Israel’s Holocaust (Shoah) Remembrance Day
My First Three Years and Now
While most of the world marks Holocaust Remembrance Day on the anniversary of the liberation of Auschwitz, Israel chose the anniversary (on the Hebrew Calendar) of the Warsaw Ghetto Uprising to memorialize the Holocaust on the day officially named both for the Shoah and for the Jewish-Resistance Heroes of the uprising (learn more about Shoah Remembrance Day and the Warsaw Ghetto Uprising). This year (2013), Shoah (and Heroes) Remembrance Day comes on the evening of 7 April and day of 8 April (see AP report). In honor of this, I am posting together three journal entries about my experiences of Shoah Remembrance Day from my first three years in Israel and an update. Earlier versions of the first three sections originally appeared as part of my blog, Jerusalem Imagined, Recalled, and Revisited in 2007, 2008, and 2009.
Shoah Remembrance Day, Year One in Israel (2007)
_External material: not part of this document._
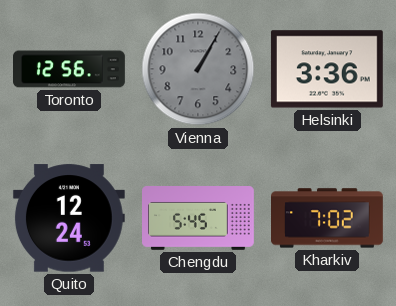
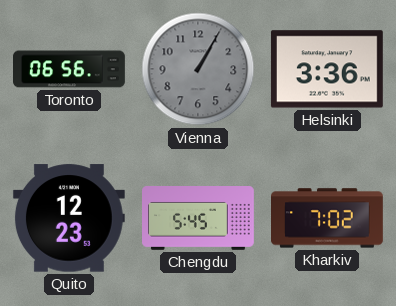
Toronto: 12:56 -> 06:56
Quito: 12:24 -> 12:23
In Israel, at any given moment, horns beep at intersections the moment the yellow flashing light joins the red light, the signal that a green light is coming. I have not yet become used to this in my first few months here in Israel. Drivers insist on moving forward, push the cars in front of them by creeping up on the car in front of them before the green appears. Cars push through intersections on the other end, too, entering as the light turns red, a perpetual near-gridlock that somehow keeps flowing, however slowly and noisily, anyway.
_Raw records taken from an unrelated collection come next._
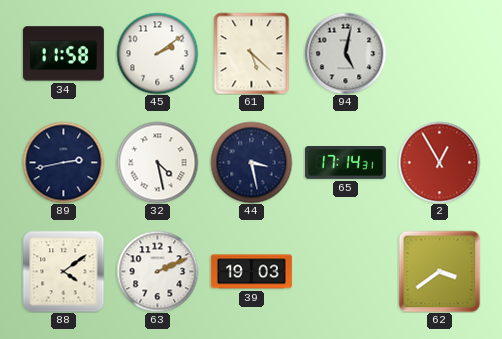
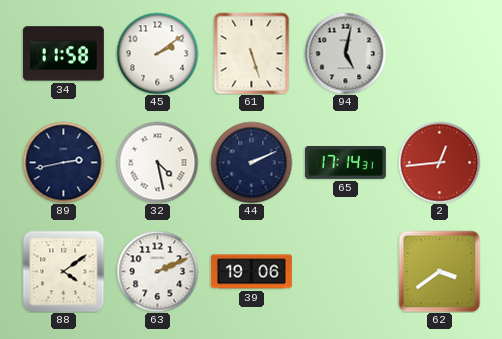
61: 5:22 -> 5:27
44: 3:28 -> 2:11
2: 12:55 -> 12:44
39: 19:03 -> 19:06
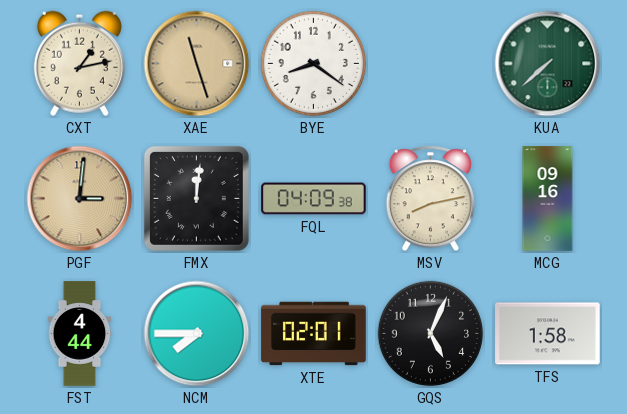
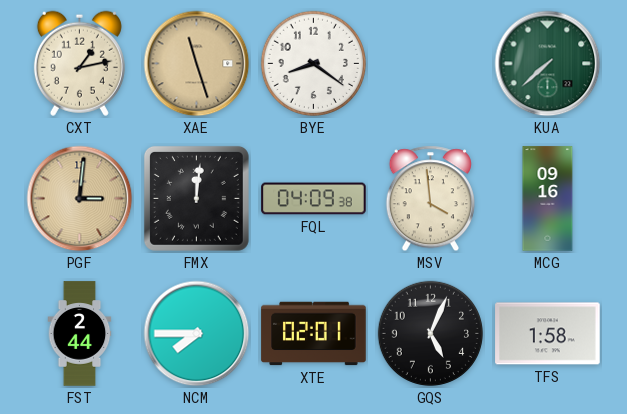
MSV: 8:13 -> 3:59
FST: 4:44 -> 2:44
Today, however, at 10 AM everything stopped. I sat at a busy intersection, on a green Egged bus in Tel Aviv, on my way to the bus station then to work. I heard the siren. This siren did not sound the alarm of a missile, but signaled alarming history. A man got out of his truck and stood next to it. Other drivers and passengers got out of their cars and stood.
The bus driver stood. All of us inside the bus stood. Pedestrians stood still on the sidewalks.
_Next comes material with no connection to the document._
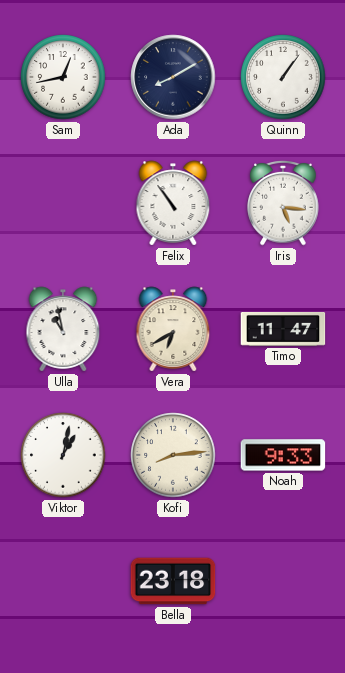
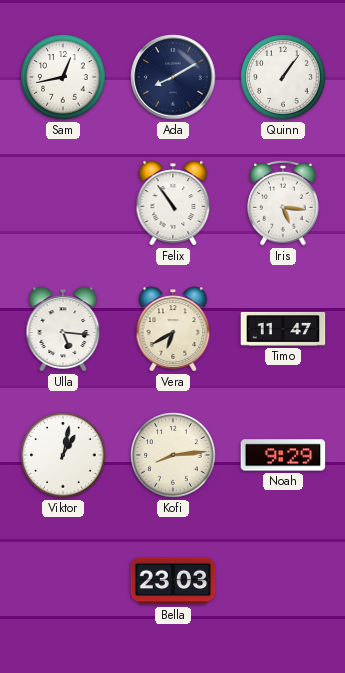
Ulla: 10:58 -> 5:16
Noah: 9:33 -> 9:29
Bella: 23:18 -> 23:03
Why? A nation remembered the Holocaust, the Shoah. For a brief moment, a siren’s mournful wail, and a silent, standing people stretched time into the past. Everywhere quiet stillness sifted down.
Some of us on the bus remembered that during our generation, six million Jews died in the Holocaust. Some of us remembered that during our parents’ generation or our grand-parents’ generation, the Shoah cost our people and others—Gypsies, homosexuals, resistors, liberators, and, yes, German families, too—so many lives to brutality, intolerance, and hatred. Some likely remembered lost family members, or at least the names and echoing memories of those lost.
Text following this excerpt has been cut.